--- START ---

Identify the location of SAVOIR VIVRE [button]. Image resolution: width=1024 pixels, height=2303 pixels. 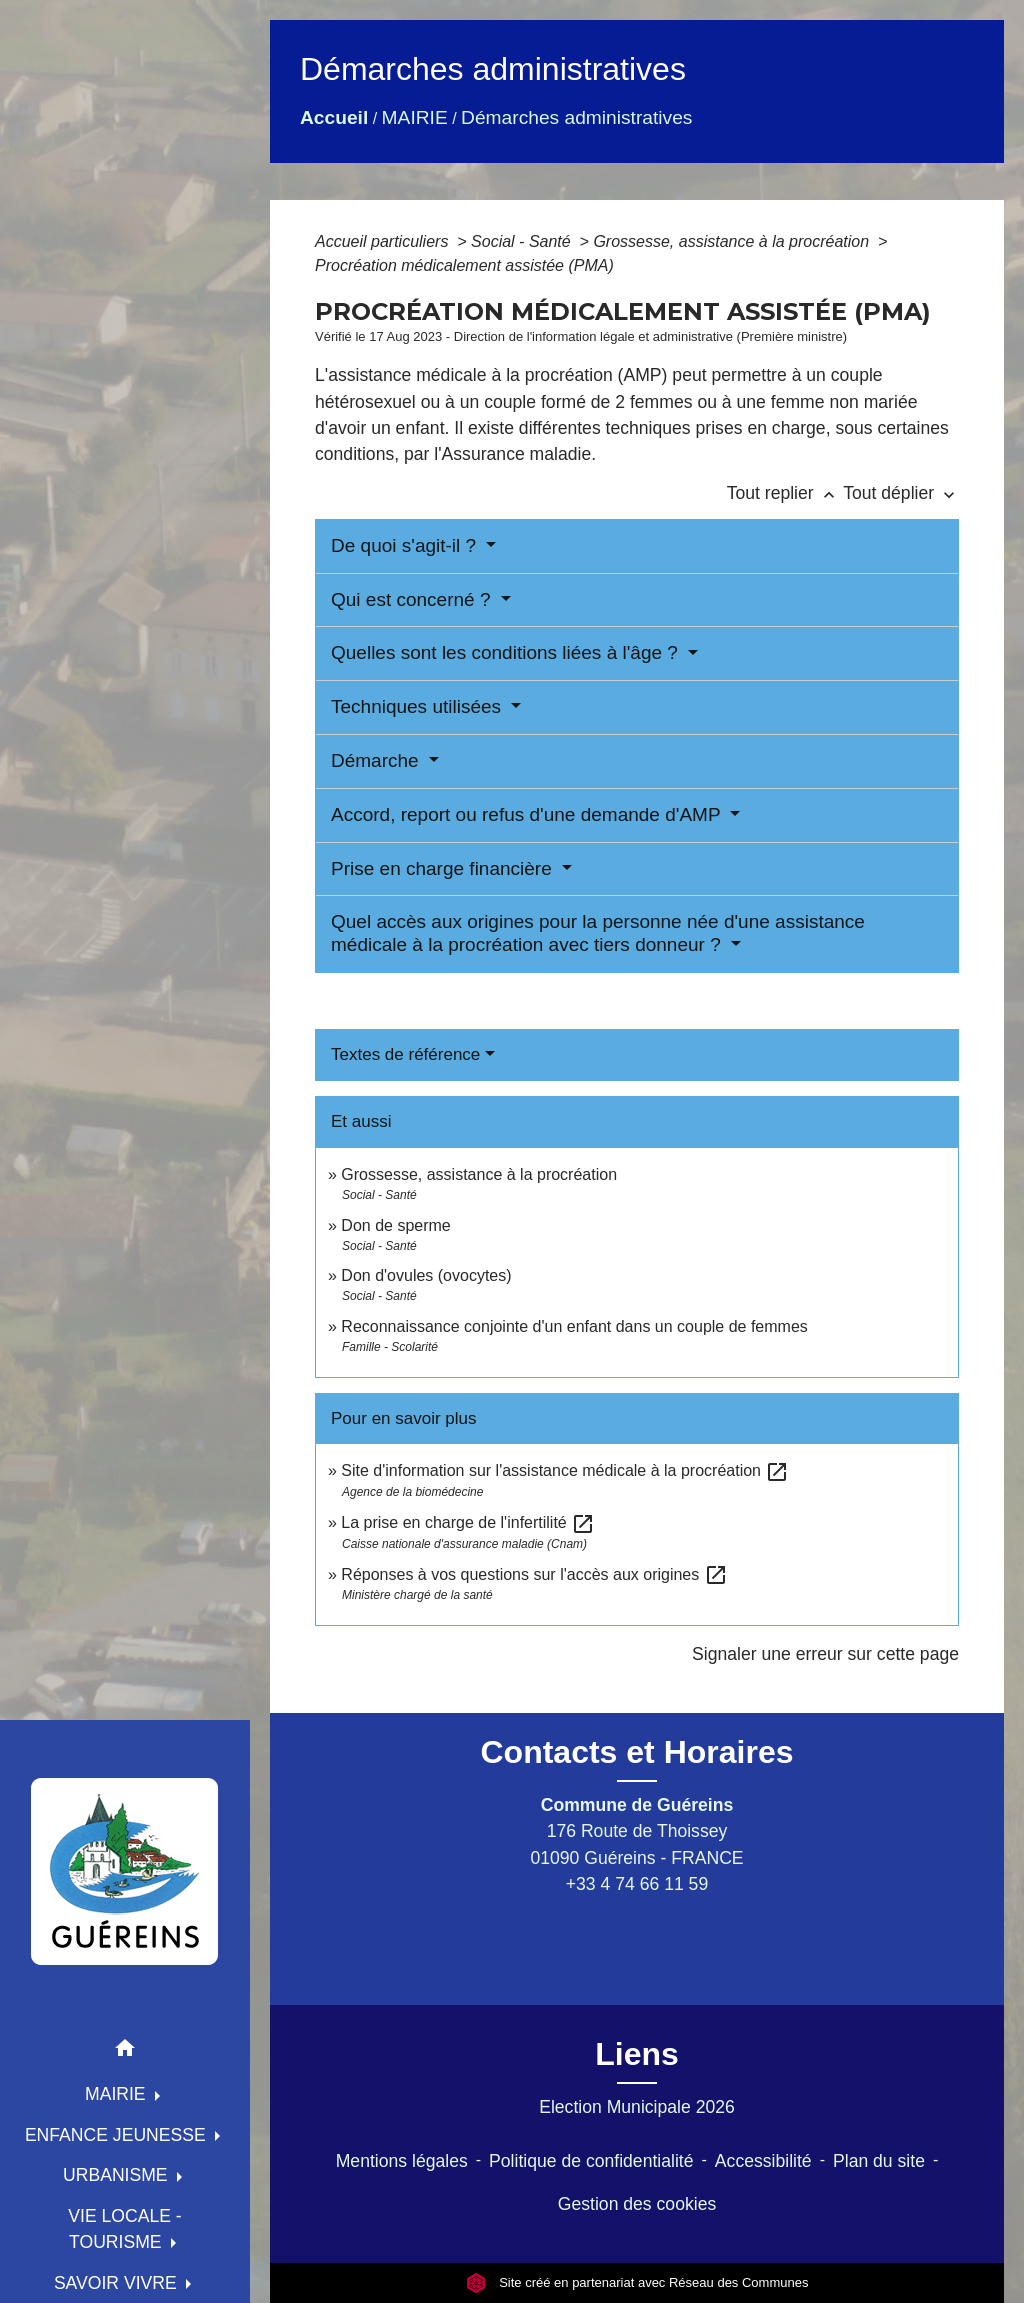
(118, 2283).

--- END ---
--- START ---

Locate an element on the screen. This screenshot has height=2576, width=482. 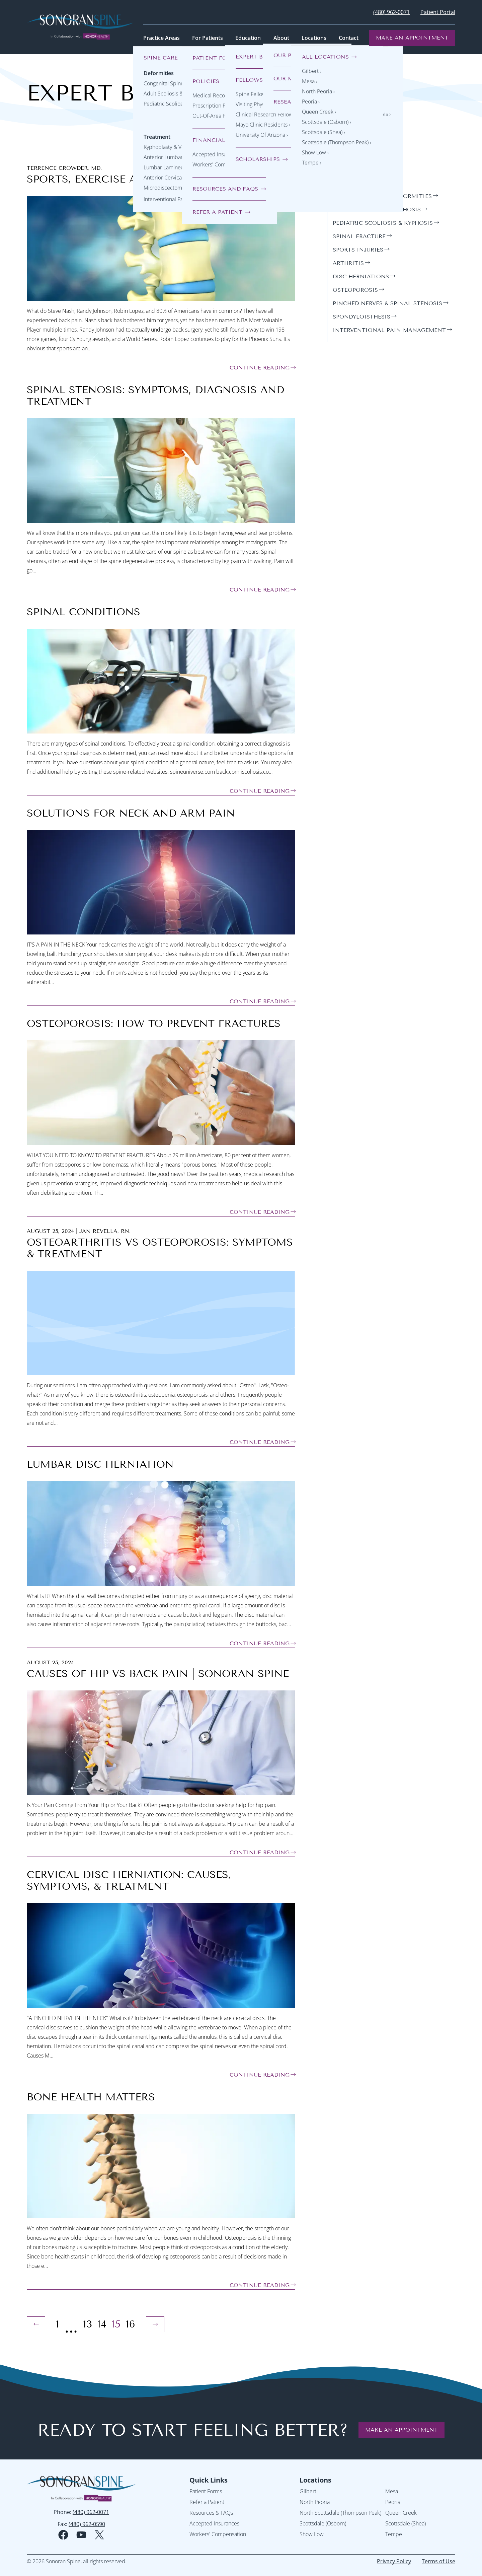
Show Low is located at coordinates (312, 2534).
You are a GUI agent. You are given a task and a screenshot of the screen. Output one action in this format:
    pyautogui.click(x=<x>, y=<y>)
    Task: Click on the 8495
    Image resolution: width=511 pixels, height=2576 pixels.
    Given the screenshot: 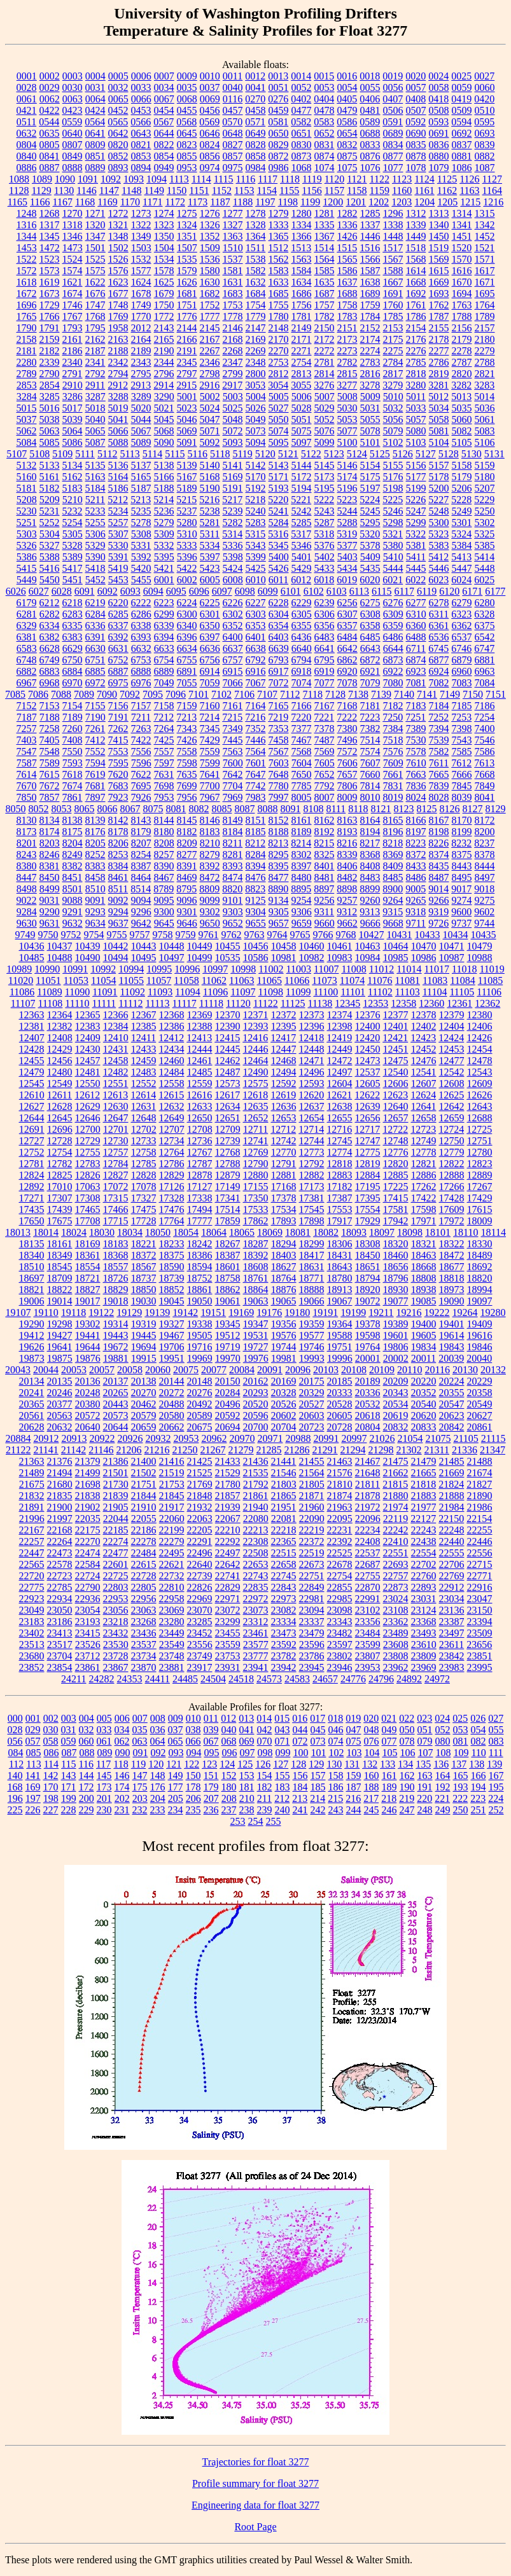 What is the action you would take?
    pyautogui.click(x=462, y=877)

--- END ---

Aim of the task — Your copy should hold only the lines above from the one containing "Locate an element" through the one containing "pyautogui.click(x=<x>, y=<y>)", exactly as written and free of pictures.

Solution to the exercise —
Locate an element on the screen. This screenshot has height=2576, width=482. 
Show Low is located at coordinates (312, 2534).
You are a GUI agent. You are given a task and a screenshot of the screen. Output one action in this format:
    pyautogui.click(x=<x>, y=<y>)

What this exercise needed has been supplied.